■ YOUR INSTRUCTIONS: Return, from the material below, each line in which "Fredly" occurs.
━━━
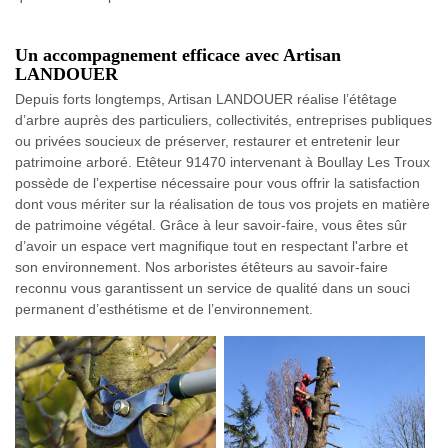
Un accompagnement efficace avec Artisan
LANDOUER
Depuis forts longtemps, Artisan LANDOUER réalise l’étêtage
d’arbre auprès des particuliers, collectivités, entreprises publiques
ou privées soucieux de préserver, restaurer et entretenir leur
patrimoine arboré. Etêteur 91470 intervenant à Boullay Les Troux
possède de l’expertise nécessaire pour vous offrir la satisfaction
dont vous mériter sur la réalisation de tous vos projets en matière
de patrimoine végétal. Grâce à leur savoir-faire, vous êtes sûr
d’avoir un espace vert magnifique tout en respectant l'arbre et
son environnement. Nos arboristes étêteurs au savoir-faire
reconnu vous garantissent un service de qualité dans un souci
permanent d’esthétisme et de l’environnement.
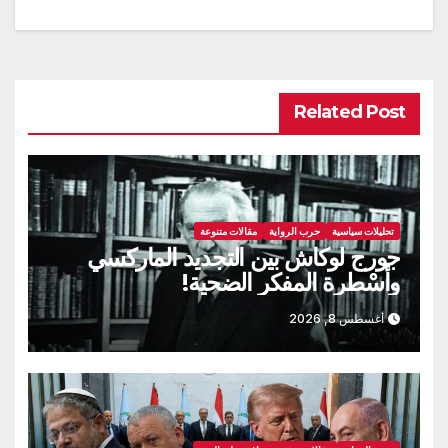
Related Post
تحليلات سياسية
حرب الرواية
مقالات متنوعة
جورج لوكاش بين التجديد الماركسي
وأسْطرة المفكر الضحية!
أغسطس 8, 2026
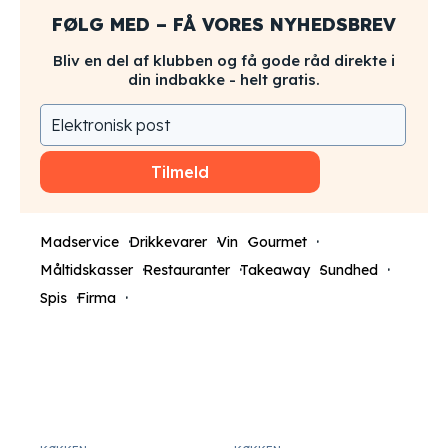
FØLG MED – FÅ VORES NYHEDSBREV
Bliv en del af klubben og få gode råd direkte i
din indbakke - helt gratis.
Tilmeld
Madservice
Drikkevarer
Vin
Gourmet
Måltidskasser
Restauranter
Takeaway
Sundhed
Spis
Firma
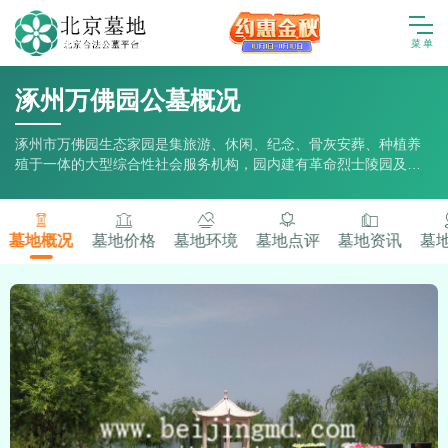
涿州万佛园公墓概况
涿州市万佛园生态家园是集旅游、休闲、纪念、骨灰安葬、种植养
殖于一体的大型综合性社会服务机构，园内建有革命烈士陵园及万
佛园公墓，是共青团涿州市委同意批准的涿州市爱国主义教育基
地。
墓地概况
墓地价格
墓地环境
墓地点评
墓地资讯
墓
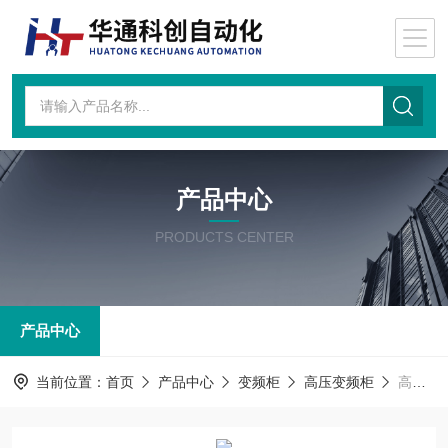
产品中心
PRODUCTS CENTER
产品中心
当前位置：
首页
产品中心
变频柜
高压变频柜
高压变频柜ACS580MV-07C-0049A-100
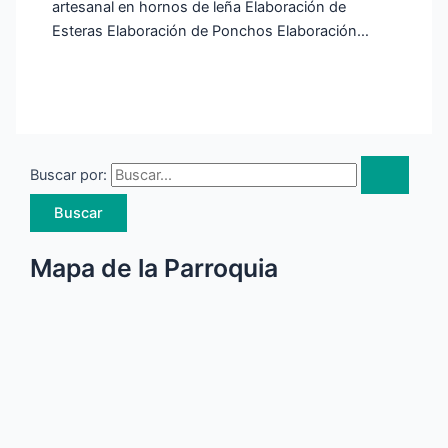
artesanal en hornos de leña Elaboración de
Esteras Elaboración de Ponchos Elaboración…
Buscar por:
Mapa de la Parroquia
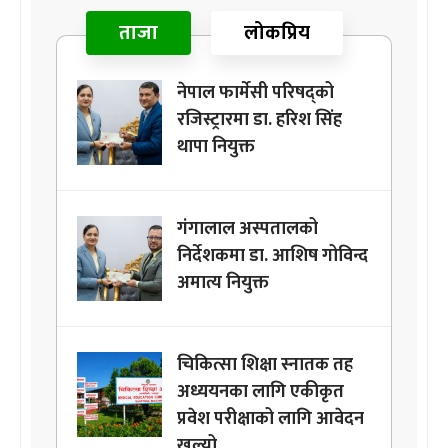
ताजा
लोकप्रिय
नेपाल फार्मेसी परिषद्को
रजिस्ट्रारमा डा. हरिश सिंह
थापा नियुक्त
गंगालाल अस्पतालको
निर्देशकमा डा. आशिष गोविन्द
अमात्य नियुक्त
चिकित्सा शिक्षा स्नातक तह
अध्ययनका लागि एकीकृत
प्रवेश परीक्षाको लागि आवेदन
खुल्यो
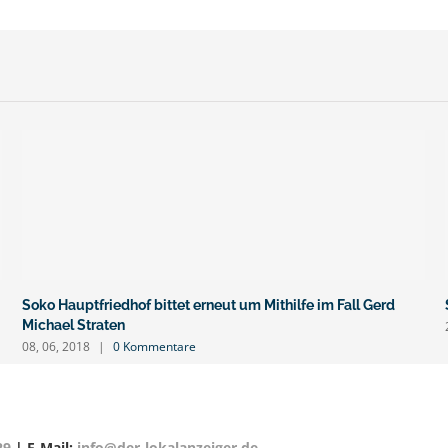
Soko Hauptfriedhof bittet erneut um Mithilfe im Fall Gerd
Michael Straten
08, 06, 2018
|
0 Kommentare
29
| E-Mail:
info@der-lokalanzeiger.de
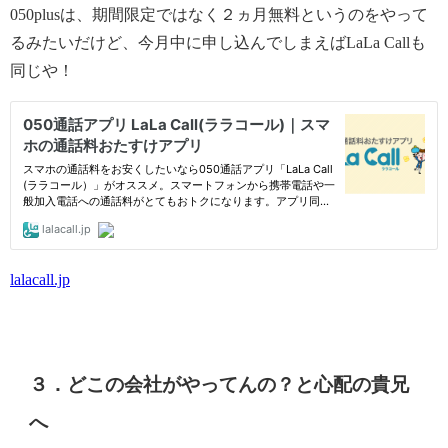
050plusは、期間限定ではなく２ヵ月無料というのをやって
るみたいだけど、今月中に申し込んでしまえばLaLa Callも
同じや！
lalacall.jp
３．どこの会社がやってんの？と心配の貴兄
へ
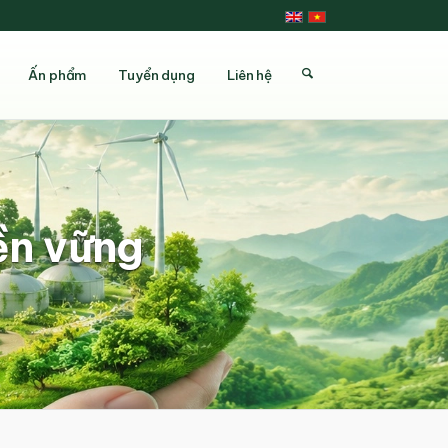
Ấn phẩm
Tuyển dụng
Liên hệ
bền vững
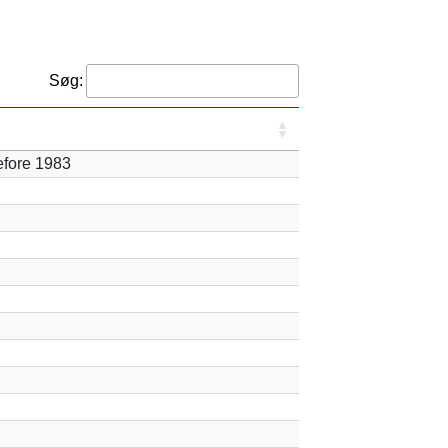
Søg:
before 1983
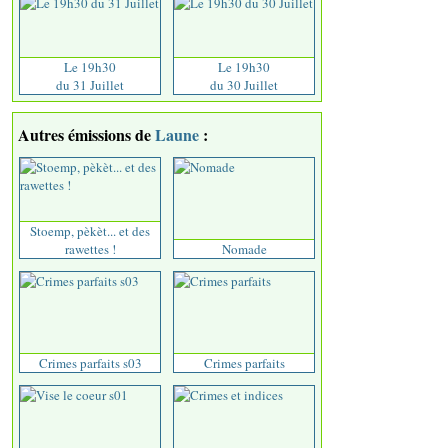
Le 19h30
Le 19h30
du 31 Juillet
du 30 Juillet
Autres émissions de
Laune
:
Stoemp, pèkèt... et des
rawettes !
Nomade
Crimes parfaits s03
Crimes parfaits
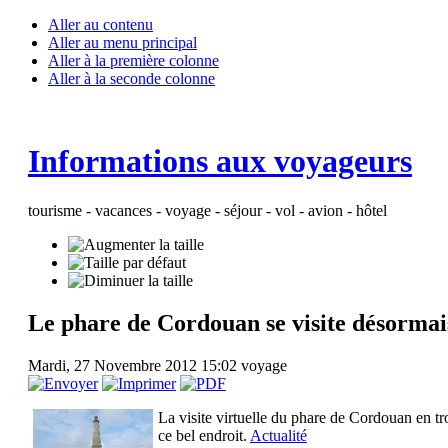
Aller au contenu
Aller au menu principal
Aller à la première colonne
Aller à la seconde colonne
Informations aux voyageurs
tourisme - vacances - voyage - séjour - vol - avion - hôtel
Le phare de Cordouan se visite désormai
Mardi, 27 Novembre 2012 15:02
voyage
La visite virtuelle du phare de Cordouan en tro
ce bel endroit.
Actualité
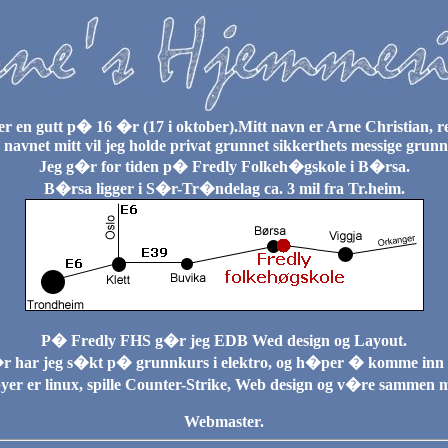
er en gutt p� 16 �r (17 i oktober).Mitt navn er Arne Christian, r
 navnet mitt vil jeg holde privat grunnet sikkerthets messige grunn
Jeg g�r for tiden p� Fredly Folkeh�gskole i B�rsa.
B�rsa ligger i S�r-Tr�ndelag ca. 3 mil fra Tr.heim.
P� Fredly FHS g�r jeg EDB Wed design og Layout.
r har jeg s�kt p� grunnkurs i elektro, og h�per � komme inn
er er linux, spille Counter-Strike, Web design og v�re sammen 
Webmaster.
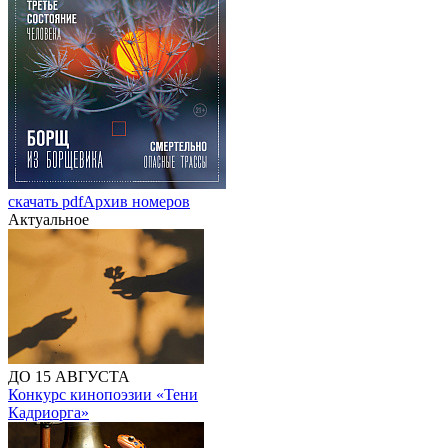
скачать pdf
Архив номеров
Актуальное
ДО 15 АВГУСТА
Конкурс кинопоэзии «Тени
Кадриорга»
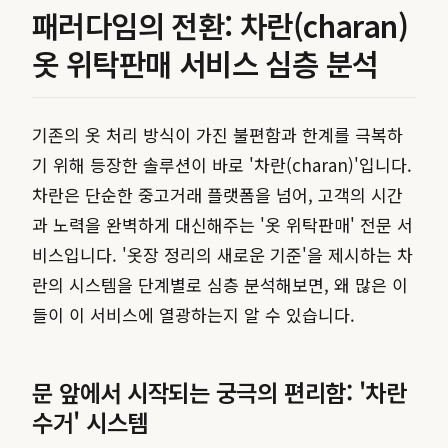
패러다임의 전환: 차란(charan)
옷 위탁판매 서비스 심층 분석
기존의 옷 처리 방식이 가진 불편함과 한계를 극복하
기 위해 등장한 솔루션이 바로 '차란(charan)'입니다.
차란은 단순한 중고거래 플랫폼을 넘어, 고객의 시간
과 노력을 완벽하게 대신해주는 '옷 위탁판매' 전문 서
비스입니다. '옷장 정리의 새로운 기준'을 제시하는 차
란의 시스템을 단계별로 심층 분석해보면, 왜 많은 이
들이 이 서비스에 열광하는지 알 수 있습니다.
문 앞에서 시작되는 궁극의 편리함: '차란
수거' 시스템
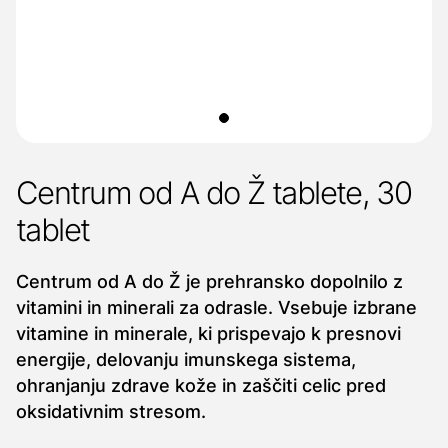
Centrum od A do Ž tablete, 30
tablet
Centrum od A do Ž je prehransko dopolnilo z
vitamini in minerali za odrasle. Vsebuje izbrane
vitamine in minerale, ki prispevajo k presnovi
energije, delovanju imunskega sistema,
ohranjanju zdrave kože in zaščiti celic pred
oksidativnim stresom.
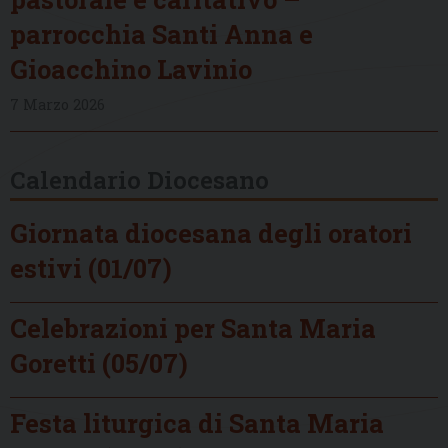
parrocchia Santi Anna e
Gioacchino Lavinio
7 Marzo 2026
Calendario Diocesano
Giornata diocesana degli oratori
estivi (01/07)
Celebrazioni per Santa Maria
Goretti (05/07)
Festa liturgica di Santa Maria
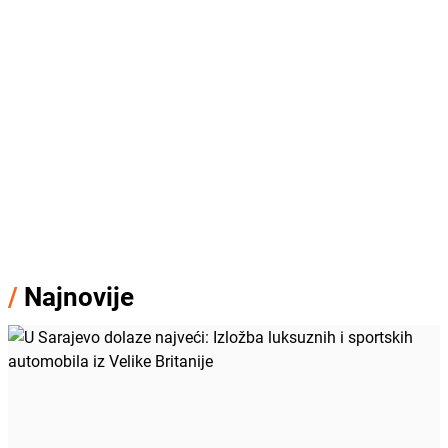
/
Najnovije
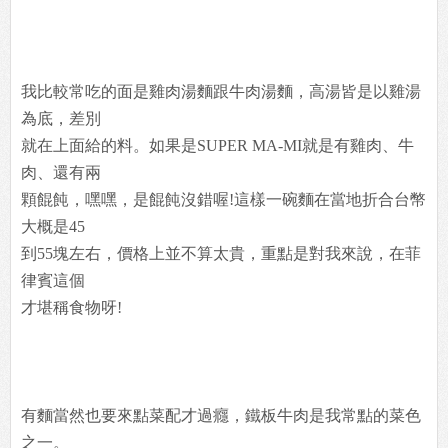
我比較常吃的面是雞肉湯麵跟牛肉湯麵，高湯皆是以雞湯
為底，差別
就在上面給的料。如果是SUPER MA-MI就是有雞肉、牛
肉、還有兩
顆餛飩，嘿嘿，是餛飩沒錯喔!這樣一碗麵在當地折合台幣
大概是45
到55塊左右，價格上並不算太貴，重點是對我來說，在菲
律賓這個
才堪稱食物呀!
有麵當然也要來點菜配才過癮，鐵板牛肉是我常點的菜色
之一。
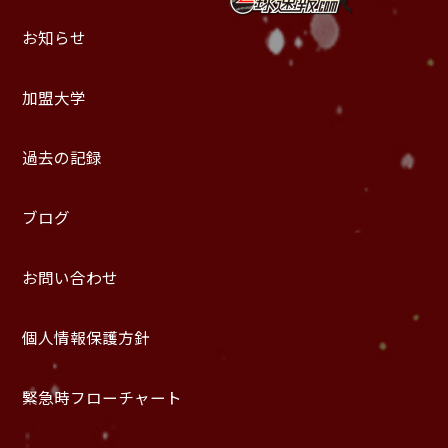
お知らせ
加盟大学
過去の記録
ブログ
お問い合わせ
個人情報保護方針
緊急時フローチャート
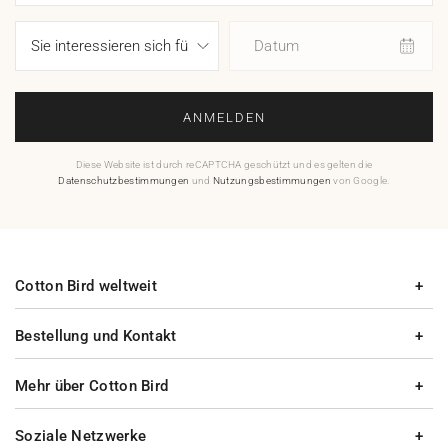
Datum
ANMELDEN
Diese Website ist durch reCAPTCHA geschützt und es gelten die
Datenschutzbestimmungen
und
Nutzungsbestimmungen
von Google.
Cotton Bird weltweit
Bestellung und Kontakt
Mehr über Cotton Bird
Soziale Netzwerke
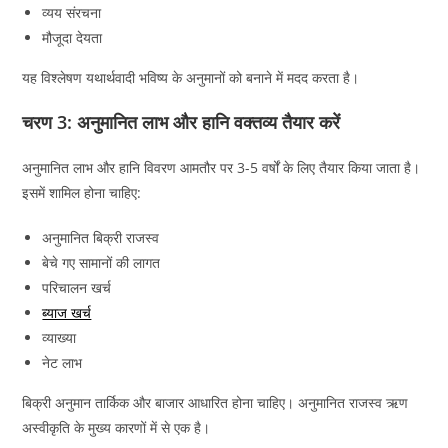
व्यय संरचना
मौजूदा देयता
यह विश्लेषण यथार्थवादी भविष्य के अनुमानों को बनाने में मदद करता है।
चरण 3: अनुमानित लाभ और हानि वक्तव्य तैयार करें
अनुमानित लाभ और हानि विवरण आमतौर पर 3-5 वर्षों के लिए तैयार किया जाता है।
इसमें शामिल होना चाहिए:
अनुमानित बिक्री राजस्व
बेचे गए सामानों की लागत
परिचालन खर्च
ब्याज खर्च
व्याख्या
नेट लाभ
बिक्री अनुमान तार्किक और बाजार आधारित होना चाहिए। अनुमानित राजस्व ऋण
अस्वीकृति के मुख्य कारणों में से एक है।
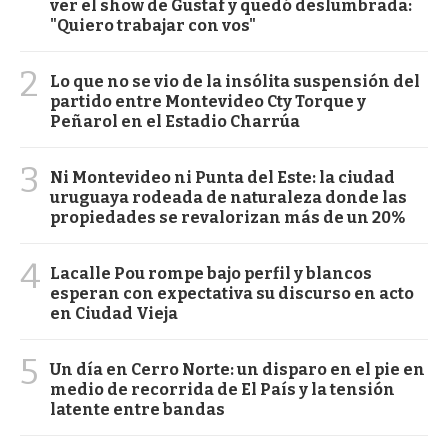
ver el show de Gustaf y quedó deslumbrada:
"Quiero trabajar con vos"
2
Lo que no se vio de la insólita suspensión del
partido entre Montevideo Cty Torque y
Peñarol en el Estadio Charrúa
3
Ni Montevideo ni Punta del Este: la ciudad
uruguaya rodeada de naturaleza donde las
propiedades se revalorizan más de un 20%
4
Lacalle Pou rompe bajo perfil y blancos
esperan con expectativa su discurso en acto
en Ciudad Vieja
5
Un día en Cerro Norte: un disparo en el pie en
medio de recorrida de El País y la tensión
latente entre bandas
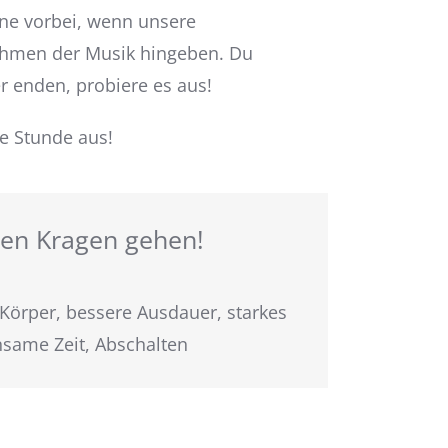
rne vorbei, wenn unsere
thmen der Musik hingeben. Du
r enden, probiere es aus!
e Stunde aus!
den Kragen gehen!
r Körper, bessere Ausdauer, starkes
nsame Zeit, Abschalten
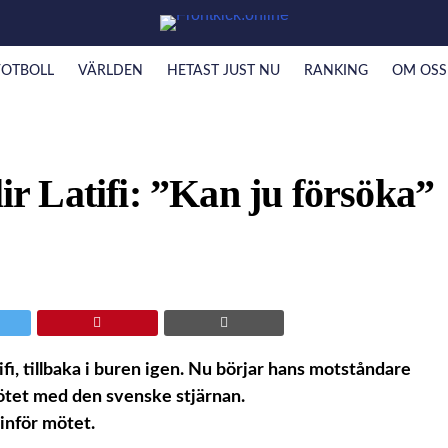
FOTBOLL
VÄRLDEN
HETAST JUST NU
RANKING
OM OSS
lir Latifi: ”Kan ju försöka”
ifi, tillbaka i buren igen. Nu börjar hans motståndare
ötet med den svenske stjärnan.
 inför mötet.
━━━
■ RESPONSE TO THE TASK:
Jeg g�r for tiden p� Fredly Folkeh�gskole i B�rsa.
P� Fredly FHS g�r jeg EDB Wed design og Layout.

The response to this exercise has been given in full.